Mysterium Mensch

Wie tickt der Mensch? Dieser Frage widmet sich der neue Podcast der Max-Planck-Gesellschaft „Ach, Mensch” aus verschiedenen geistes- und sozialwissenschaftlichen Perspektiven – mit nur mäßigem Erfolg, findet Clara Baldus. 

Die achte Folge ist bereits veröffentlicht und die Themen vielfältig – vom Einfluss der Umwelt auf unserer Gehirn bis zur Stadtwahrnehmung einer Kunsthistorikerin. Foto: Clara Baldus

In den immer dichter werdenden Podcast-Dschungel reiht sich seit Anfang Mai ein neuer Wissenschaftspodcast ein. Bei „Ach, Mensch”, einer Kooperation zwischen detektor.fm und der Max-Planck-Gesellschaft, ist alle zwei Wochen ein*e neue*r Wissenschaftler*in zu Gast. Allerhand Themen rund um den Menschen sollen aus verschiedenen Bereichen der Geistes- und Sozialwissenschaften beleuchtet werden. Dabei wird ein breites Spektrum an spezifischen Fragestellungen besprochen. Es geht unter anderem darum, welche Auswirkungen die Umgebung auf das Gehirn hat, warum Menschen wohnungslos werden und wie Musikgeschmack erforscht werden kann.

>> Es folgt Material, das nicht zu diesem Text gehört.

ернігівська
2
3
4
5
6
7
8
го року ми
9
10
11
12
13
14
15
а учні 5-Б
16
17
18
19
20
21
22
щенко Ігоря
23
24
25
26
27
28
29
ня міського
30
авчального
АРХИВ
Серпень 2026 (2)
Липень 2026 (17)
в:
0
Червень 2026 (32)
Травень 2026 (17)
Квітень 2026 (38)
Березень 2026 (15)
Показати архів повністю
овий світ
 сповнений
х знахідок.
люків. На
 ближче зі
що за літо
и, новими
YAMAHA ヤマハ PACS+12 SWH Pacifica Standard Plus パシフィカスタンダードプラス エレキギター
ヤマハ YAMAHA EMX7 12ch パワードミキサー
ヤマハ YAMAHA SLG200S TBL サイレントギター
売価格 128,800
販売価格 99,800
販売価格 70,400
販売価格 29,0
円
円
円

Viele Fragen, wenig Antworten

Die Moderatorin Lara-Lena Gödde wirft zu Beginn jeder Folge spannende Fragen auf, die verdeutlichen, von welcher Wichtigkeit die einzelnen Themen auch im Alltag sind. Die Antworten sind jedoch oft wenig befriedigend, bleiben abstrakt und kratzen eher nur an der Oberfläche. So auch in der zweiten Folge, in der Verhaltensökonom Mathias Sutter zu der Frage, wie Menschen im Team entscheiden, beginnt Formeln vor sich her zu predigen. Als Zuhörer*in fühlt man sich in den Mathematikunterricht zurückversetzt und neigt dazu schnell abzuschalten. 

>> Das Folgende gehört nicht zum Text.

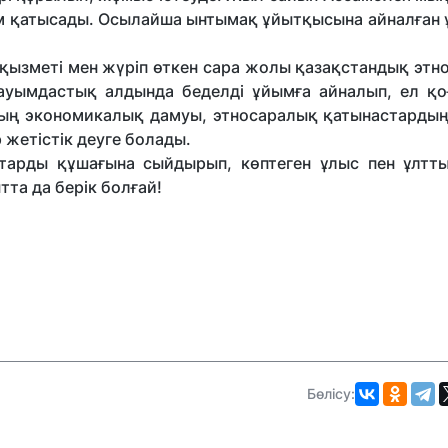
м қатысады. Осылайша ынтымақ ұйытқысына айналған 
 қызметі мен жүріп өткен сара жолы қазақстандық эт
 қауымдастық алдында беделді ұйымға айналып, ел қ
нның экономикалық дамуы, этносаралық қатынастардың
 жетістік деуге болады.
тарды құшағына сыйдырып, көптеген ұлыс пен ұлтт
тта да берік болғай!
Бөлісу: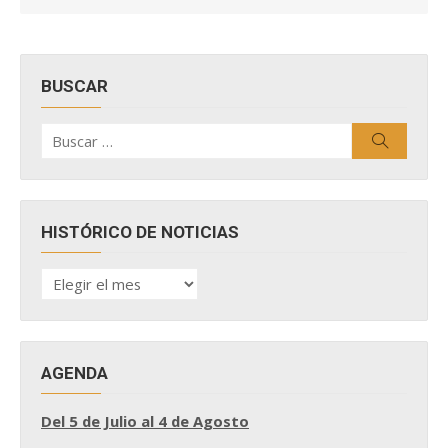
BUSCAR
Buscar
Buscar
por:
HISTÓRICO DE NOTICIAS
HISTÓRICO
DE
NOTICIAS
AGENDA
Del 5 de Julio al 4 de Agosto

Erst auf Nachfrage der Moderatorin unterbricht Sutter sein Mantra aus Rechenschritten und erklärt nochmal für die Laien: Teams treffen bessere Entscheidungen als Individuen, da es in Gruppen zu Diskussionsprozessen komme. Jedoch nehme dieser Vorteil mit zunehmender Personenzahl ab, gemäß dem Sprichwort „Zu viele Köche verderben den Brei”. Das Fazit der Folge scheint wenig revolutionär: „Es ist wichtig, verschiedene Perspektiven in einer Diskussion zuzulassen.”

Interessante Einblicke

Dennoch gibt es punktuell interessante Forschungseinblicke. Besonders die Folge „Wer lebt auf der Straße?” hebt sich hervor, in der mit Wohnungslosigkeit ein dringliches gesellschaftliches Problem adressiert wird, das auf Berlins Straßen allzu sichtbar ist. Die Anthropologin Luisa Schneider erzählt, dass sie zu Beginn ihrer Forschung selbst davon überzeugt gewesen sei, dass niemand auf der Straße leben müsse. Dies sei jedoch, wie sie heute wisse, eine naive Logik, da das Hilfesystem in Deutschland zu komplexe Anforderungen an die Bedürftigen stelle. Denn das Konzept basiere auf Individualisierung und es werde vorausgesetzt, dass die Betroffenen ihre Probleme selbst aktiv bekämpfen, um Zugang zu verschiedenen Hilfen zu erhalten. 

Schneider weist zudem darauf hin, dass Menschen aus allen Gesellschaftsschichten auf der Straße landen können. Auslöser sei oft soziales Leid, wie der Verlust eines*r Lebenspartner*in oder die Trennung der Eltern. Den Zuhörer*innen wird vor Augen geführt, welche gravierenden Folgen das Fehlen einer Wohnung als Rückzugsort für das Bedürfnis nach Intimität und Privatsphäre hat. „Viele Menschen leiden extrem darunter, dass sie in einem Raum leben, den andere Menschen nutzen und durchqueren.”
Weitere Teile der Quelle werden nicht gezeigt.